Once you find a line containing the word "فيجب" in the entries below, copy it.

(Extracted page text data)
-=-=-
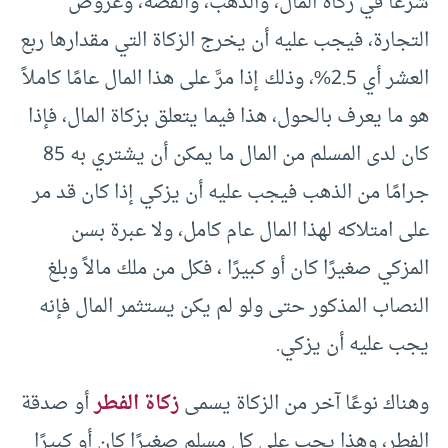
شرعًا في زكاة المال، والذهب، والفضة، وعروض
التجارة، فيجب عليه أن يخرج الزكاة التي مقدارها ربع
العشر أي 2.5%، وذلك إذا مرَّ على هذا المال عامًا كاملاً
هو ما يعرف بالحول، هذا فيما يتعلق بزكاة المال، فإذا
كان لدى المسلم من المال ما يمكن أن يشتري به 85
جرامًا من الذهب فيجب عليه أن يزكي إذا كان قد مر
على امتلاكه لهذا المال عام كامل، ولا عبرة بسن
المزكي صغيرًا كان أو كبيرًا ، فكل من ملك مالاً وبلغ
النصاب المذكور حتى ولو لم يكن يستثمر المال فإنه
يجب عليه أن يزكي.
وهناك نوعًا آخر من الزكاة يسمى
زكاة الفطر
أو صدقة
الفطر، وهذا يجب على كل مسلم صغيرًا كان أو كبيرًا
-=-=-
FINAL ANSWER:
التجارة، فيجب عليه أن يخرج الزكاة التي مقدارها ربع
جرامًا من الذهب فيجب عليه أن يزكي إذا كان قد مر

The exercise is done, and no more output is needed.